3. Wild Alaskan Salmon: High in omega-3 fatty acids and protein that promotes tissue healing. It has anti-inflammatory properties and is good for the cardiovascular system. I emphasize Wild Alaskan Salmon because it is "cleaner" than farmed raised. I broil or saute the salmon with organic butter and a little bit of sea salt and pepper.
4. Green Tea: Green tea is good for reducing inflammation and decreasing the incidences of stroke and heart disease.
5. Fresh Veggies: Fresh vegetables, especially dark green ones, contain loads of vitamins and minerals. Be sure to eat several servings a day and serve them with a "good" fat like olive oil, coconut oil, or organic butter to help your body take advantage of the vitamins.
6. Yogurt: Organic whole milk yogurt contains protein for healing as well as vitamins, minerals, and probiotics. Probiotics are very important to take in if you are on any kind of antibiotic. The probiotics help to add good bacteria to your system as the antibiotics kill the bad bacteria. Try to eat one serving of yogurt every day. If you don't like the flavor of yogurt, disguise it in a smoothie.
7. Pomegranate juice: Pomegranate juice is great for healing blood vessels. I've been drinking a blueberry/pomegranate juice combo every morning.
8. Coconut oil: Containing medium chain fatty acids, coconut oil helps your body absorb the important vitamins and minerals you're getting from the other foods. That's why I add it to my oatmeal, smoothies, and granola. It also contains anti-oxidant, anti-microbial, anti-fungal,anti-viral, and anti-bacterial properties. As an immuno-suppressed patient, I treat coconut oil like my hero!
9. Oatmeal: Oatmeal contains valuable fiber which is needed to help get the sluggish digestive track back on track after an illness or surgery. It's the vehicle in which my honey, coconut oil, and blueberries travel every morning.
10. Bananas: Even though I try to eat most of my fruits and veggies from local sources, bananas are an exception I make. They help control your blood pressure and contain valuable magnesium and potassium. Our whole family loves them and they make a great mid-morning snack.

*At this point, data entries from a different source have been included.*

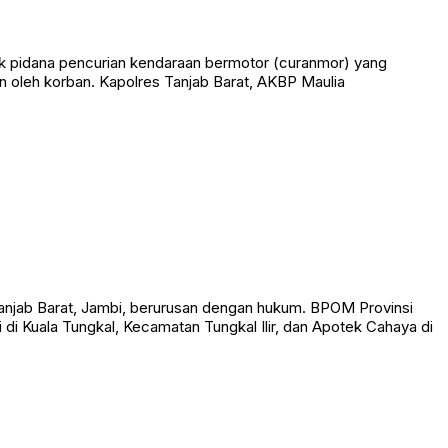
k pidana pencurian kendaraan bermotor (curanmor) yang
 oleh korban. Kapolres Tanjab Barat, AKBP Maulia
anjab Barat, Jambi, berurusan dengan hukum. BPOM Provinsi
i Kuala Tungkal, Kecamatan Tungkal Ilir, dan Apotek Cahaya di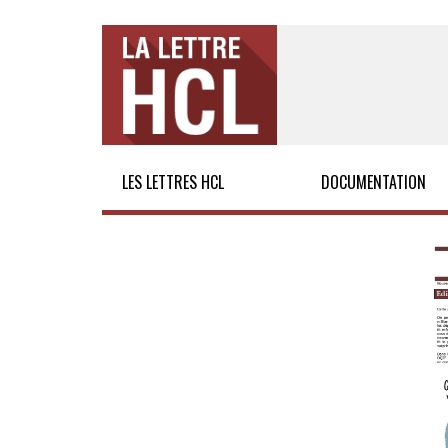
LES LETTRES HCL
DOCUMENTATION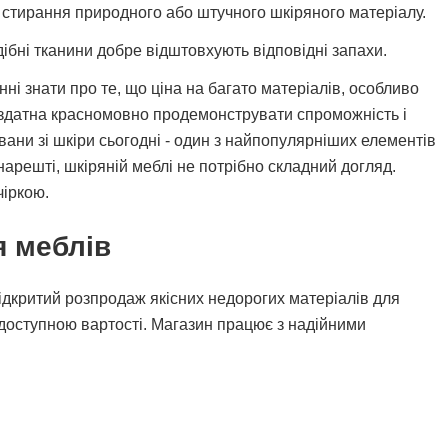
 стирання природного або штучного шкіряного матеріалу.
подібні тканини добре відштовхують відповідні запахи.
ні знати про те, що ціна на багато матеріалів, особливо
я здатна красномовно продемонструвати спроможність і
вани зі шкіри сьогодні - один з найпопулярніших елементів
 нарешті, шкіряній меблі не потрібно складний догляд.
чіркою.
я меблів
 відкритий розпродаж якісних недорогих матеріалів для
а доступною вартості. Магазин працює з надійними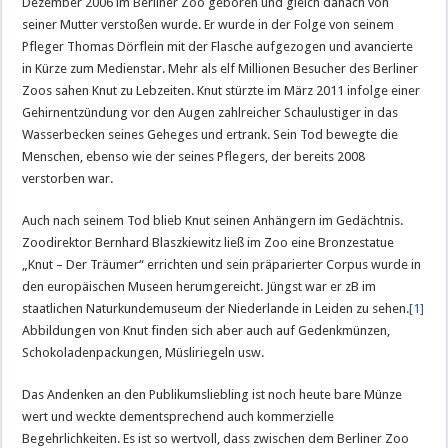
Dezember 2006 im Berliner Zoo geboren und gleich danach von
seiner Mutter verstoßen wurde. Er wurde in der Folge von seinem
Pfleger Thomas Dörflein mit der Flasche aufgezogen und avancierte
in Kürze zum Medienstar. Mehr als elf Millionen Besucher des Berliner
Zoos sahen Knut zu Lebzeiten. Knut stürzte im März 2011 infolge einer
Gehirnentzündung vor den Augen zahlreicher Schaulustiger in das
Wasserbecken seines Geheges und ertrank. Sein Tod bewegte die
Menschen, ebenso wie der seines Pflegers, der bereits 2008
verstorben war.
Auch nach seinem Tod blieb Knut seinen Anhängern im Gedächtnis.
Zoodirektor Bernhard Blaszkiewitz ließ im Zoo eine Bronzestatue
„Knut – Der Träumer“ errichten und sein präparierter Corpus wurde in
den europäischen Museen herumgereicht. Jüngst war er zB im
staatlichen Naturkundemuseum der Niederlande in Leiden zu sehen.
[1]
Abbildungen von Knut finden sich aber auch auf Gedenkmünzen,
Schokoladenpackungen, Müsliriegeln usw.
Das Andenken an den Publikumsliebling ist noch heute bare Münze
wert und weckte dementsprechend auch kommerzielle
Begehrlichkeiten. Es ist so wertvoll, dass zwischen dem Berliner Zoo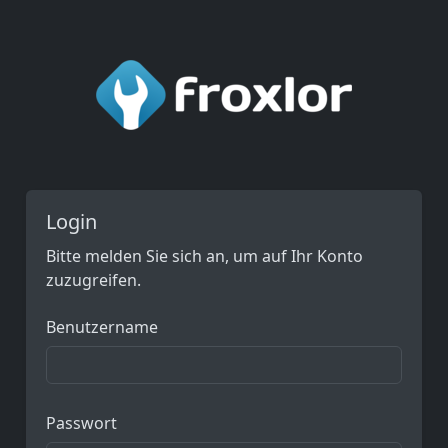
Login
Bitte melden Sie sich an, um auf Ihr Konto
zuzugreifen.
Benutzername
Passwort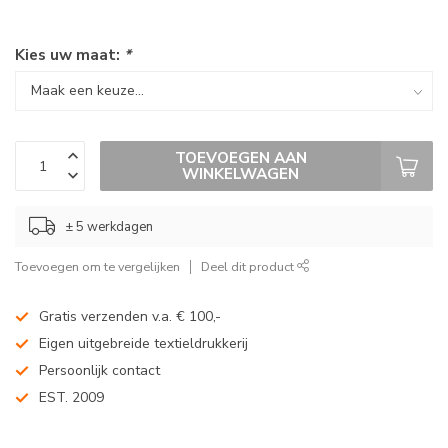
Kies uw maat:
*
TOEVOEGEN AAN
WINKELWAGEN
± 5 werkdagen
Toevoegen om te vergelijken
Deel dit product
Gratis verzenden v.a. € 100,-
Eigen uitgebreide textieldrukkerij
Persoonlijk contact
EST. 2009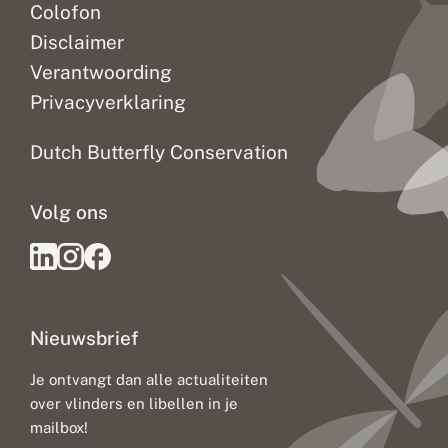
Colofon
Disclaimer
Verantwoording
Privacyverklaring
Dutch Butterfly Conservation
Volg ons
Nieuwsbrief
Je ontvangt dan alle actualiteiten
over vlinders en libellen in je
mailbox!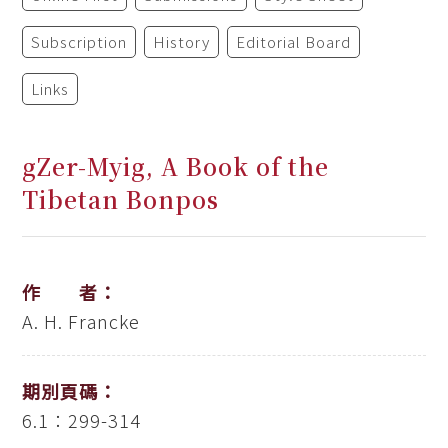
Subscription
History
Editorial Board
Links
gZer-Myig, A Book of the
Tibetan Bonpos
作 者：
A. H. Francke
期別頁碼：
6.1：299-314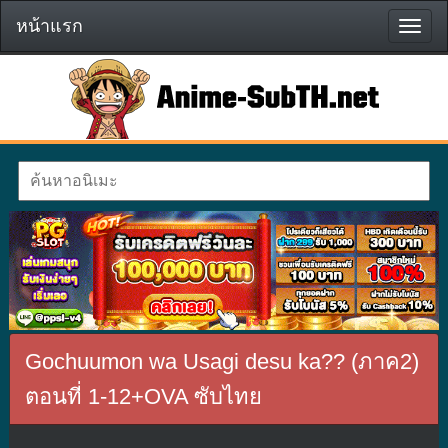
หน้าแรก
หน้า
แรก
Gochuumon wa Usagi desu ka?? (ภาค2)
ตอนที่ 1-12+OVA ซับไทย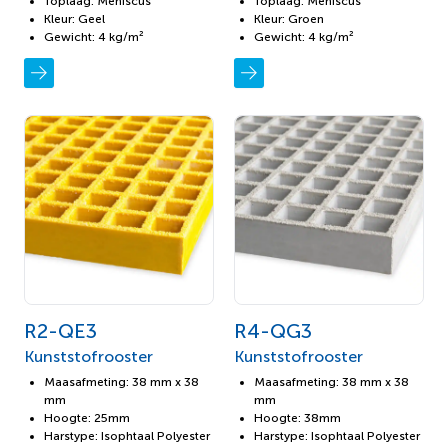
Toplaag: Meniscus
Toplaag: Meniscus
Kleur: Geel
Kleur: Groen
Gewicht: 4 kg/m²
Gewicht: 4 kg/m²
R2-QE3
R4-QG3
Kunststofrooster
Kunststofrooster
Maasafmeting: 38 mm x 38
Maasafmeting: 38 mm x 38
mm
mm
Hoogte: 25mm
Hoogte: 38mm
Harstype: Isophtaal Polyester
Harstype: Isophtaal Polyester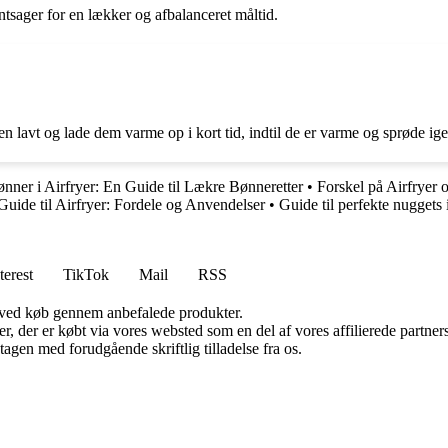
øntsager for en lækker og afbalanceret måltid.
en lavt og lade dem varme op i kort tid, indtil de er varme og sprøde ige
nner i Airfryer: En Guide til Lækre Bønneretter
•
Forskel på Airfryer 
Guide til Airfryer: Fordele og Anvendelser
•
Guide til perfekte nuggets i
terest
TikTok
Mail
RSS
 ved køb gennem anbefalede produkter.
ter, der er købt via vores websted som en del af vores affilierede partn
tagen med forudgående skriftlig tilladelse fra os.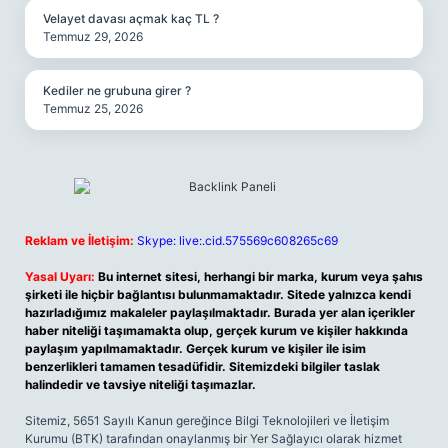
Velayet davası açmak kaç TL ?
Temmuz 29, 2026
Kediler ne grubuna girer ?
Temmuz 25, 2026
Reklam ve İletişim:
Skype: live:.cid.575569c608265c69
Yasal Uyarı:
Bu internet sitesi, herhangi bir marka, kurum veya şahıs
şirketi ile hiçbir bağlantısı bulunmamaktadır. Sitede yalnızca kendi
hazırladığımız makaleler paylaşılmaktadır. Burada yer alan içerikler
haber niteliği taşımamakta olup, gerçek kurum ve kişiler hakkında
paylaşım yapılmamaktadır. Gerçek kurum ve kişiler ile isim
benzerlikleri tamamen tesadüfidir. Sitemizdeki bilgiler taslak
halindedir ve tavsiye niteliği taşımazlar.
Sitemiz, 5651 Sayılı Kanun gereğince Bilgi Teknolojileri ve İletişim
Kurumu (BTK) tarafından onaylanmış bir Yer Sağlayıcı olarak hizmet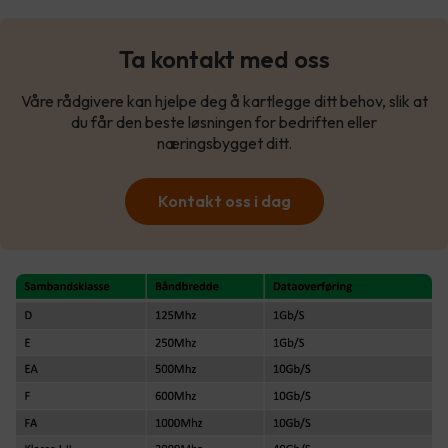
Ta kontakt med oss
Våre rådgivere kan hjelpe deg å kartlegge ditt behov, slik at
du får den beste løsningen for bedriften eller
næringsbygget ditt.
Kontakt oss i dag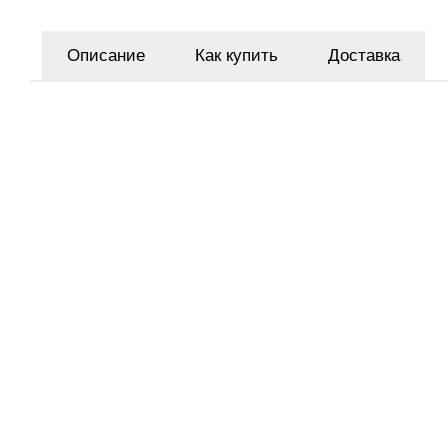
Описание
Как купить
Доставка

11. Eggs: Good quality organic eggs are an excellent source of protein and helps reduce inflammation.
In addition to eating good-for-you foods, I'm also making sure I incorporate some good life-style habits as well.
1. Exercise: After being bedridden due to an illness or surgery, it's important to get your blood pumping again. There is an increased danger of blood clots and strokes from being inactive. Make it a point to get up every hour and walk around for a few minutes. If you can't get up very often, wiggle your legs and feet and tighten your muscles to get some blood flowing. Moving around helps fight off depression and helps your digestive track start working too.
2. Fresh Air: Our great grandmothers knew the benefits of getting some fresh air and sunshine. It helps boost your spirits and makes you feel better. A little bit of sunshine will give you a bit of vitamin D.
3. Water: Getting enough liquids is very important in helping your body heal. A dehydrated body cannot function very well. Your digestive and urinary systems need water to function. Your brain and circulatory system need water to function. Your skin and tissues need water to heal. Yes, you need water - at least 2 quarts a day. I opt for 3 quarts a day but include soups, broths, juices, and tea in my total.
My doctors are impressed with my recovery thus far and are happy with how my body is healing. Now, if I could just find the cook from the hospital kitchen and give him/her a piece of my mind - or maybe just the address to this blog post!